The gangs, goons and guerrillas running swaths of Venezuela have imposed a staggering economic burden, costing the nation roughly €16.9 billion in the past year – about a quarter of its gross domestic product.

Venezuela’s GDP for 2025 stands at €70.38 billion, according to the International Monetary Fund’s World Economic Outlook released in October 2024. Applying the most recent disaggregated estimate of violence‑related loss – 24.1 % of GDP – yields an approximate €16.96 billion drain attributable to gang‑related and other organised‑crime violence. This figure eclipses the cost of homicide alone, which in 2019 was estimated at around 10 % of GDP, underscoring the broader economic drag created by forced migration, loss of productive labour and the disruption of commerce across the country.

The methodology behind the €16.9 billion estimate rests on a proxy calculation. A 2021 Vision of Humanity study measured the overall economic cost of violence in Venezuela at 24.1 % of GDP for the 2020 reference year, encompassing homicide, refugee flows and internally displaced persons. With no revised disaggregated data for 2024‑25, analysts have adopted the same proportion as a reasonable stand‑in for the current year’s gang‑related and organised‑crime violence. Multiplying this percentage by the 2025 GDP baseline produces the €16.96 billion loss figure.
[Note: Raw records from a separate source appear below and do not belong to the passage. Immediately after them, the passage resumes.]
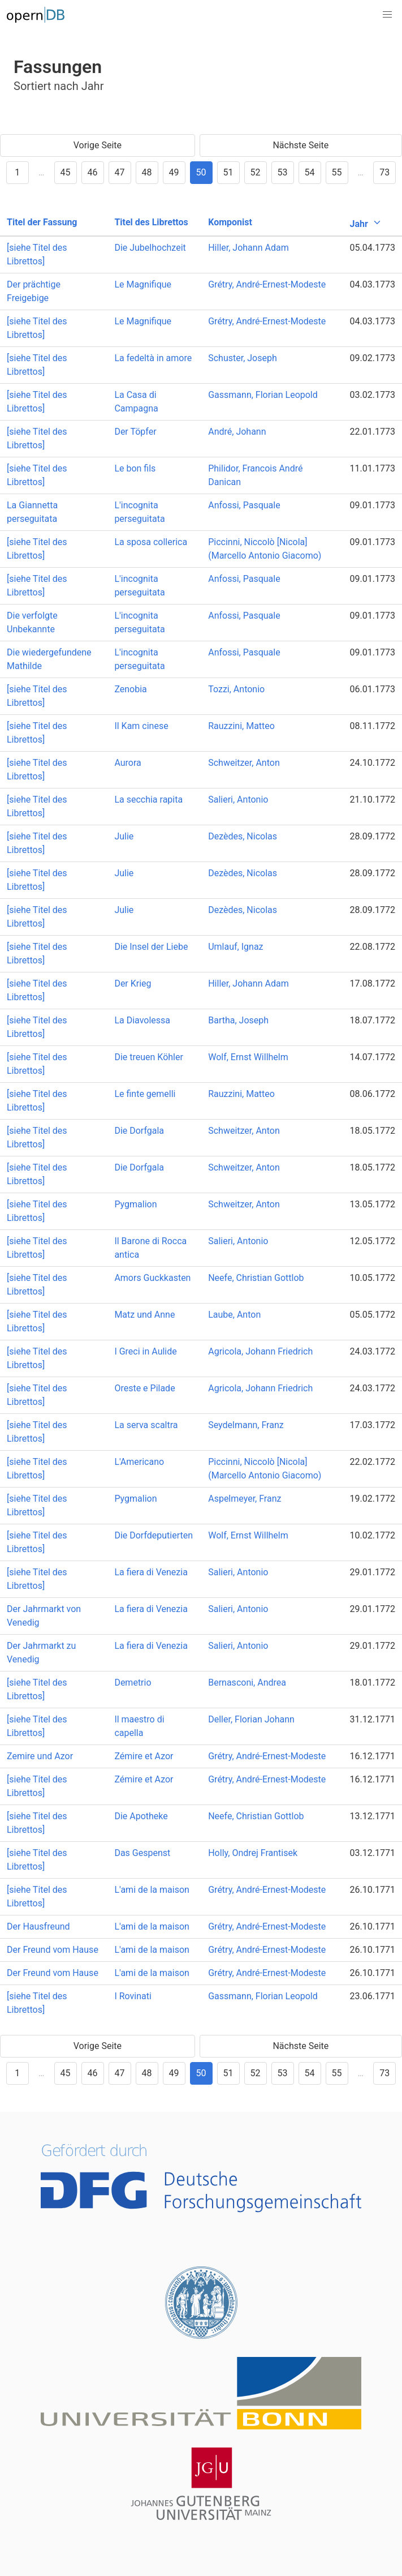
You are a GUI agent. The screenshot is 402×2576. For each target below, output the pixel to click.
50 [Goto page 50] (201, 172)
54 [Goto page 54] (310, 172)
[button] (387, 14)
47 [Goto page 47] (120, 172)
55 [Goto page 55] (337, 172)
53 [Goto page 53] (283, 172)
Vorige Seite (98, 145)
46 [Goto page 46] (93, 172)
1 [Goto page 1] (17, 172)
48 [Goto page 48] (147, 172)
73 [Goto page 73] (384, 172)
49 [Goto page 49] (174, 172)
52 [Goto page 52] (255, 172)
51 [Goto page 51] (228, 172)
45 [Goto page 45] (65, 172)
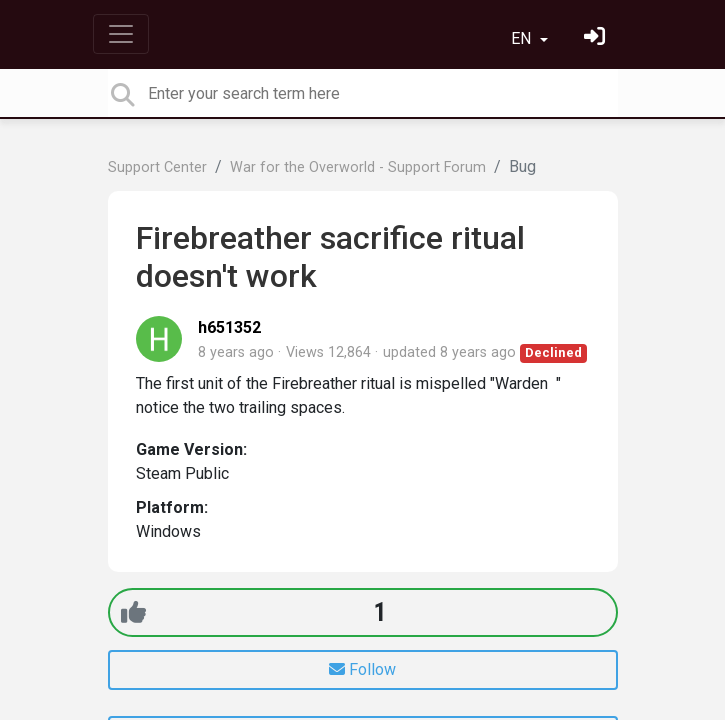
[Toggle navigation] (121, 34)
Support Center (157, 167)
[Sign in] (597, 38)
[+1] (133, 612)
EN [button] (523, 38)
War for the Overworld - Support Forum (358, 167)
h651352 (229, 327)
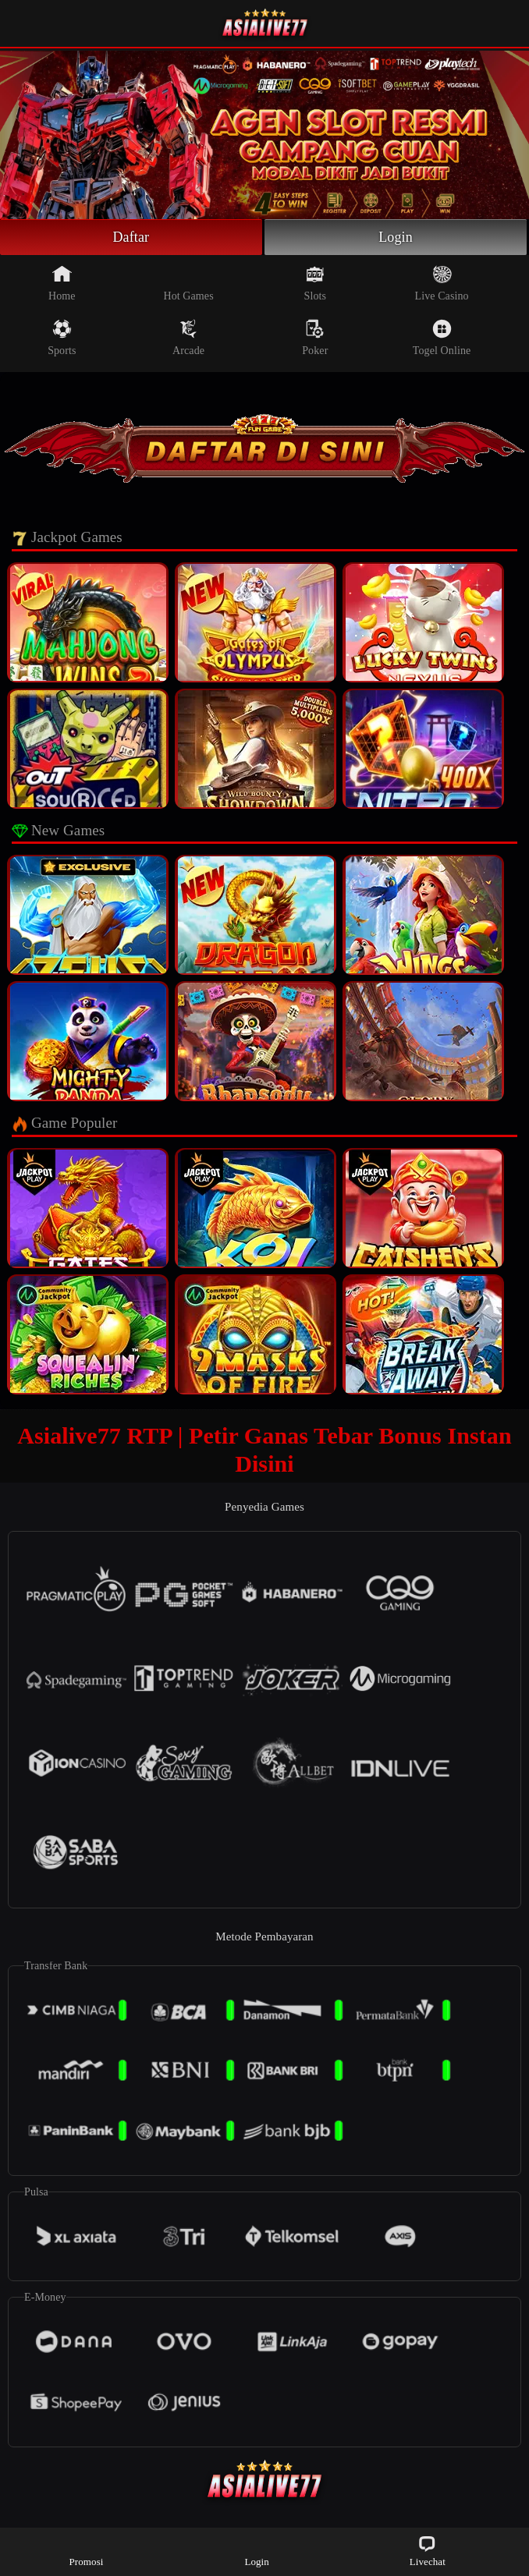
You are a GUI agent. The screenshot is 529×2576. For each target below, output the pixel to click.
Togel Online (441, 337)
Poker (315, 337)
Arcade (188, 337)
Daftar (131, 237)
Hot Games (188, 283)
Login (395, 237)
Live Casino (441, 283)
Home (62, 283)
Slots (315, 283)
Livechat (428, 2550)
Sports (62, 337)
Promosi (86, 2550)
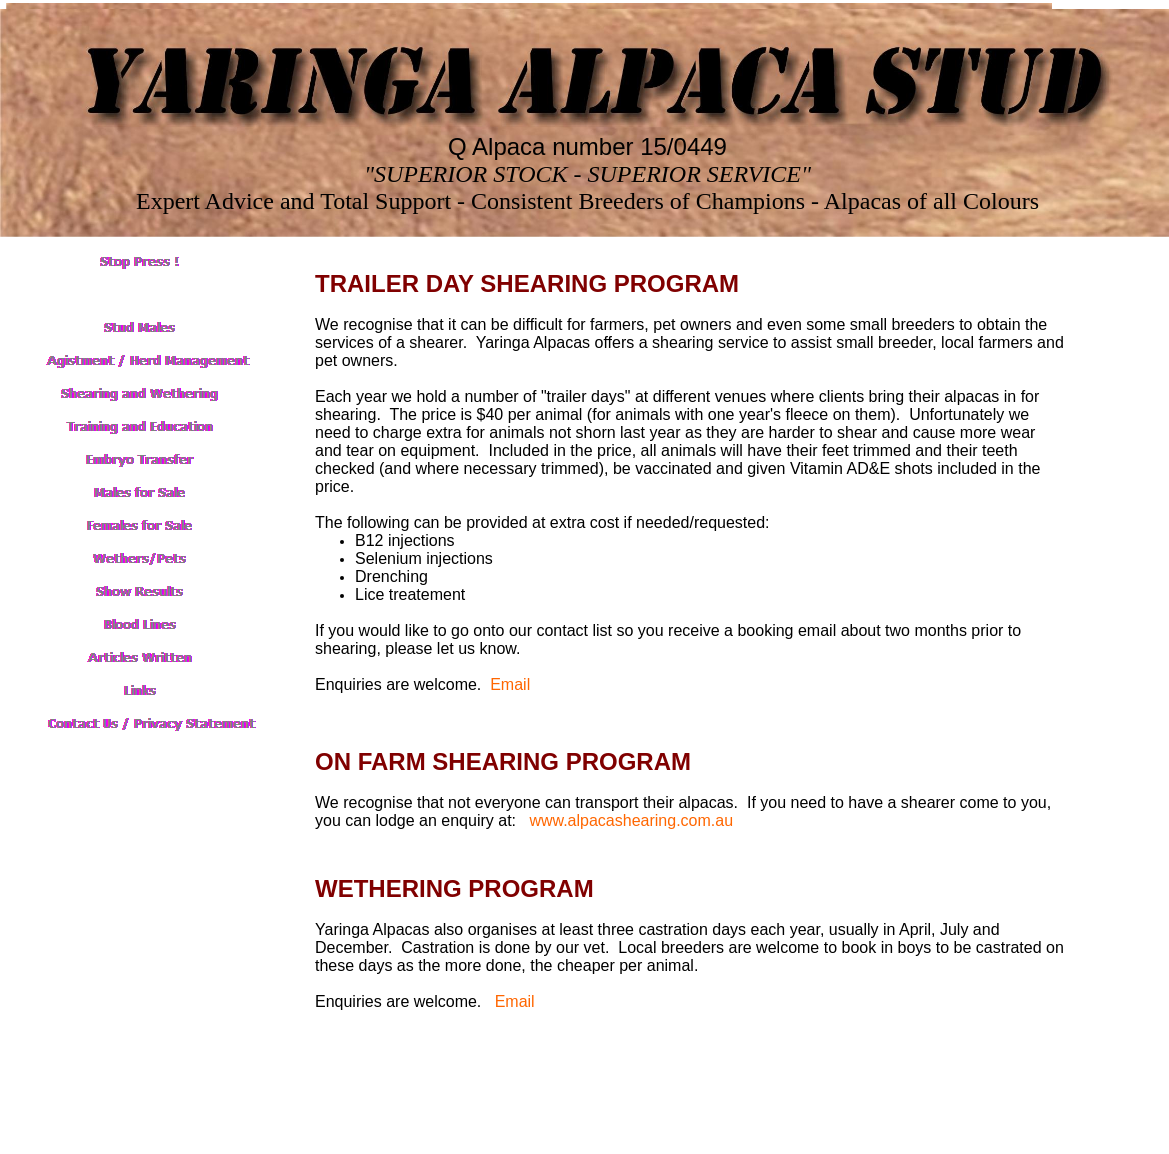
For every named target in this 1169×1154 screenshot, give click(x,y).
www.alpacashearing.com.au (631, 820)
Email (510, 684)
The scale of this loss is profound. At roughly €16.9 billion, the cost of violence rivals the total annual output of many mid‑size European economies. It erodes fiscal capacity, curtails public investment and deepens the humanitarian crisis that has already forced millions to flee. The pervasive presence of armed groups – from urban drug cartels to rural guerrilla factions – hampers the free movement of goods, inflates transport costs and deters both domestic and foreign investors. In a country already grappling with hyperinflation and chronic shortages, the additional drag of organised violence threatens to push the economy further into contraction.

Comparatively, the 24 % figure captures a wider spectrum of loss than the 10 % homicide‑only estimate recorded for 2019. While homicide remains a visible symptom, the broader cost includes the indirect effects of intimidation, extortion and the displacement of skilled workers. The cumulative impact is a vicious feedback loop: as economic conditions deteriorate, recruitment into illicit groups becomes more attractive, perpetuating the cycle of violence and fiscal erosion.

Policy responses must therefore address both the security dimension and the underlying economic vulnerabilities. Strengthening the rule of law, improving intelligence coordination and offering viable livelihoods to at‑risk populations are essential components of any sustainable strategy. International assistance, calibrated to support transparent governance and capacity‑building, could help stem the tide of violence‑induced losses, but such aid must be insulated from politicisation to be effective.

In sum, the €16.9 billion cost of gang‑related violence is not merely a statistic; it is a stark indicator of how deeply entrenched armed groups have infiltrated Venezuela’s economic fabric. Without decisive action, the nation risks consigning a further quarter of its productive capacity to the shadows of conflict.